Despite the introduction of a moratorium on concession logging in 2002, illegal logging is causing severe damage to Cambodia's remaining forests. The last global forest cover survey by the Food and Agriculture Organization (FAO) found that Cambodia had lost 29% of its primary tropical forest over a five year period. The biggest illegal logging threats at the moment are schemes such as illegal harvesting permits, economic land concessions, mining concessions and annual bidding coupes. All of the schemes are characterised by corruption and a lack of transparency.
Permits
After the suspension of logging concession operations, the issuing of permits and licences which are illegal, or designed to provide a cover for illegal activities has increased and diversified. These included permits to collect ‘old logs' - a practice banned by Hun Sen in 1999 because of its widespread use as a cover for illegal logging operations. Innovative variations on the ‘old log' collection theme also emerged, notably licences to collect tree stumps, branches and poles, authorisations to cut timber for racing boats and permits to build wooden towers for the parachute regiment to jump off.
Economic Land Concessions (ELCs)
Economic land concessions, i.e. concessions to create plantations, are now the primary vehicle for industrial logging in Cambodia. Under Cambodian law, officials may not allocate ELCs on forested land. This provision is routinely violated, however, and ELCs are being used as a pretext for clear-felling large swathes of forest in several provinces. Through these schemes, officials have allocated to pro-CPP tycoons land which contains valuable forest. The forest is then cut down, supposedly to make way for the plantations, and the timber is sold. The damage to the forest is terminal.

Forest was cleared to make way for the Tumring Rubber Plantation
The rate at which ministers are allocating new ELCs appears to be accelerating.
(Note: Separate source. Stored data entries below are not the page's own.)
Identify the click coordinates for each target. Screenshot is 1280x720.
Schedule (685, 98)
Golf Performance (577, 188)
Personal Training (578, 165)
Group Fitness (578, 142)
In September 2006 Global Witness surveyed four new ELCs, all of which proved to be situated on forest. A representative of one of the concessionaires told Global Witness that they had acquired several ELCs (each 10,000 hectares) on forest, with a view to clear-cutting and selling the timber.
ELCs on forested areas adversely affect local people, who lose a valuable source of non-timber forest products such as tree resin. At the same there is little evidence that they are providing either revenues to the state, or job opportunities for the rural population. Protests by local people have, in several cases, been met with violence. In September 2006, police attacked villagers living on land awarded as an ELC to a senator from the ruling political party, with one man reportedly sustaining gunshot wounds.
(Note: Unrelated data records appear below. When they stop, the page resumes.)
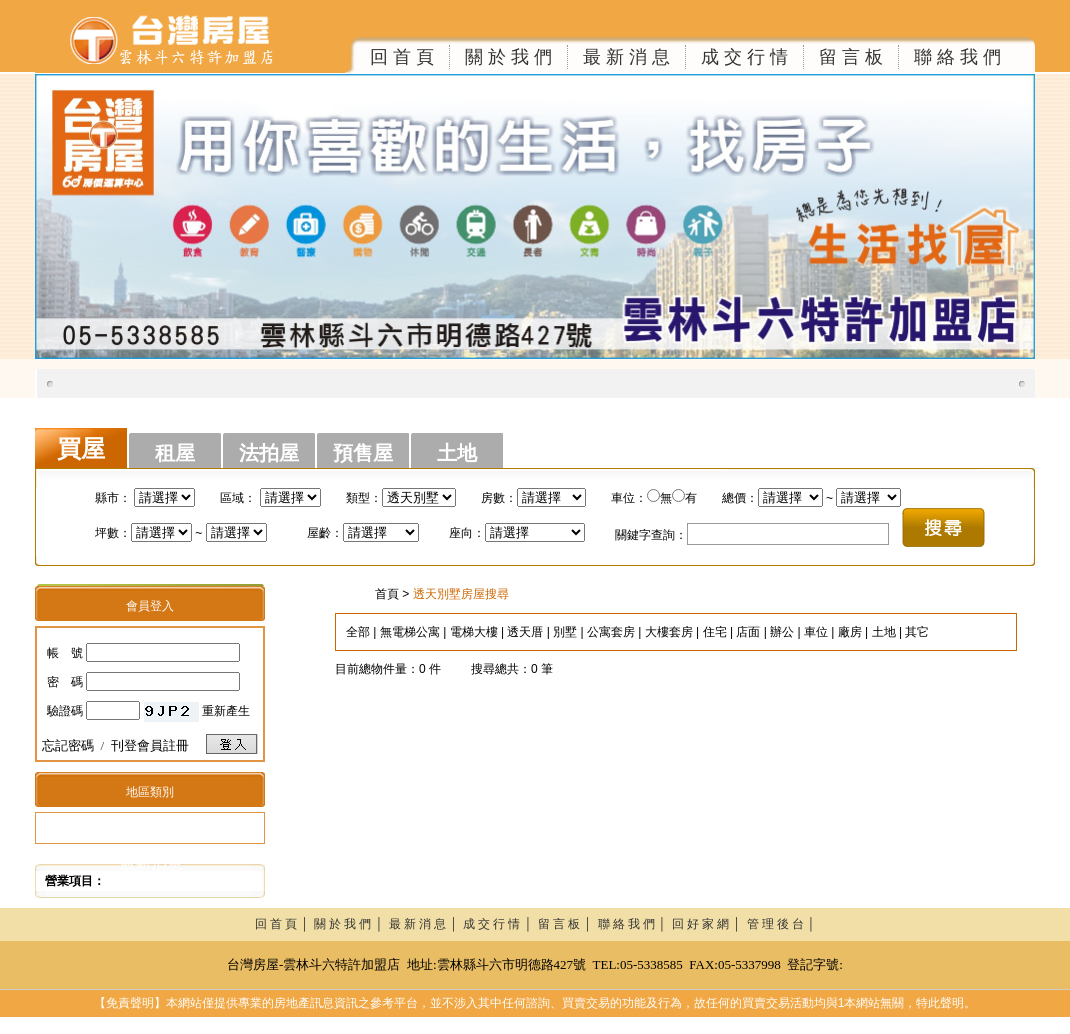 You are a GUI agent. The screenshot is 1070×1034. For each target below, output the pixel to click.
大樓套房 (669, 632)
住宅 (715, 632)
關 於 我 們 (508, 57)
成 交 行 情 (744, 57)
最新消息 (151, 863)
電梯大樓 (474, 632)
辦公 (782, 632)
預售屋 (363, 453)
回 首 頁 (402, 57)
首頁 (387, 594)
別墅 (565, 632)
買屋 (81, 449)
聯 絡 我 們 (957, 57)
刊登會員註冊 (150, 745)
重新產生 (226, 711)
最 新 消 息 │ (426, 924)
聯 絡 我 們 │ (635, 924)
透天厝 (525, 632)
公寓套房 (611, 632)
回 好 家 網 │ (709, 924)
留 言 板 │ (568, 924)
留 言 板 (851, 57)
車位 (816, 632)
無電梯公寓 (410, 632)
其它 (917, 632)
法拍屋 (269, 453)
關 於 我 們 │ (351, 924)
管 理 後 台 (775, 924)
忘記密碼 (68, 745)
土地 (457, 453)
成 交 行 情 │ (500, 924)
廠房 (850, 632)
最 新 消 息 (626, 57)
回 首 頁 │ (285, 924)
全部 (358, 632)
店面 (748, 632)
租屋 (175, 453)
The government has declined to meet even minimum transparency standards in its allocation of ELCs, which are awarded without the prior public consultation or environmental impact assessment required by law. This makes it practically impossible for those populations affected, or Cambodian civil society groups, to hold the government and the concessionaires to account.
Mining Concessions
In the past year, several cases have emerged of mining concessions being allocated on forested land and, in many cases, inside protected areas. Under a law passed in 1994, it was illegal to situate a mine in a protected area. In August 2006 the government introduced new legislation that removes this restriction. As with ELCs, there is no transparency in the allocation of mining concessions and little scope for the Cambodian public to scrutinise the way in which the country's mineral reserves are being exploited. While Global Witness is aware of a small number of cases in which mining companies have prepared environmental and social impact assessments, the quality of these documents has been extraordinarily low.
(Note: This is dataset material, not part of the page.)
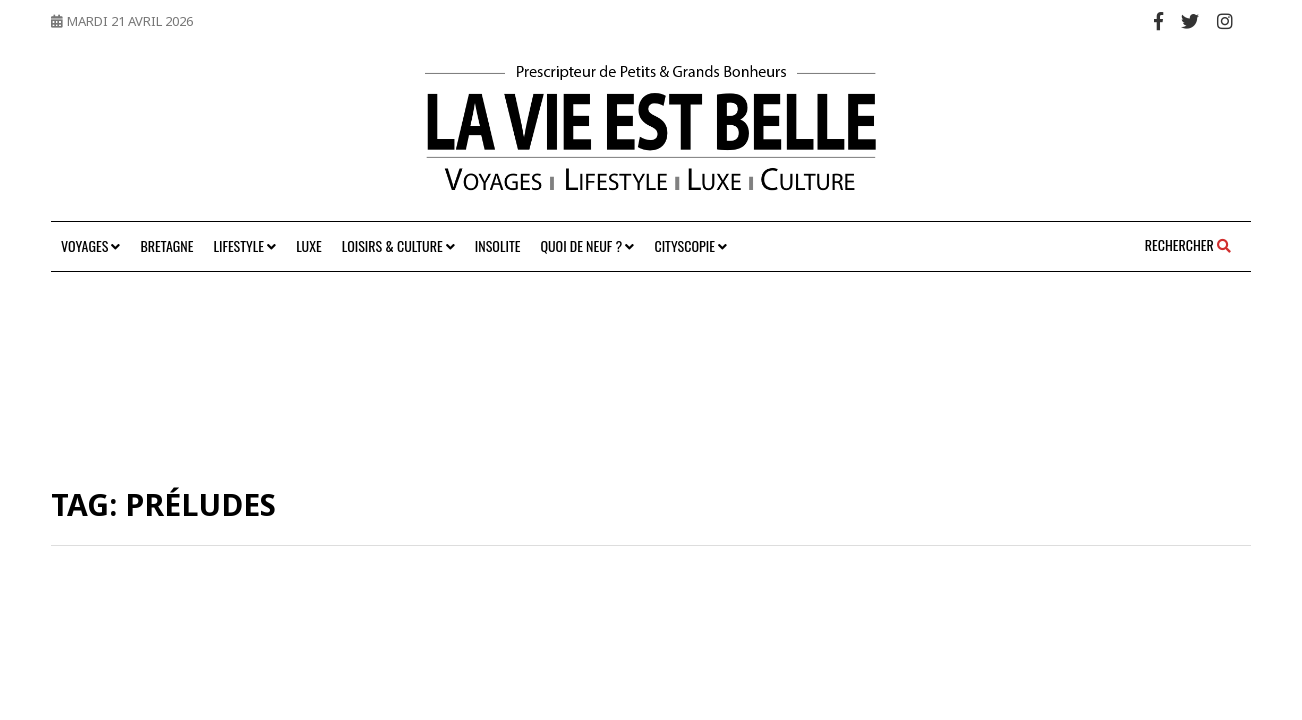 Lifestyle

Local media and NGOs have previously documented pollution caused by gold mining operations in Cambodia's forests and the new wave of mining concessions could be similarly environmentally damaging. As with ELCs, neither the government officials that allocate the mining concessions, nor the companies themselves, have yet demonstrated that they contribute in any meaningful way to Cambodia's development.
Annual Bidding Coupes
Since the suspension of logging concessions in 2002, the Ministry of Agriculture, Forestry and Fisheries has been developing a system of annual bidding coupes, under which companies log areas of production forest for one year only. The first annual coupe to be allocated, nominally for procuring timber for a new National Assembly building, offers few grounds for optimism. Officials secretly awarded cutting rights to a firm that appears to have no previous experience of forest management beyond involvement in an illegal logging operation in a national park in 2004. The company has clashed with local people who claim the coupe area as a community forest. Moreover, Global Witness has received credible reports that timber cut in the coupe has been exported to Vietnam instead of being used for the National Assembly construction as required.
This poses serious questions as to how the government intends to allocate other proposed annual bidding coupes. Laws governing the awarding of logging concessions preclude companies that have previously violated forest management regulations. Statements by officials indicate, however, they may waive this safeguard in the case of the coupes. This would enable firms that operated illegally under the concession system to return to industrial logging under the guise of a new harvesting regime.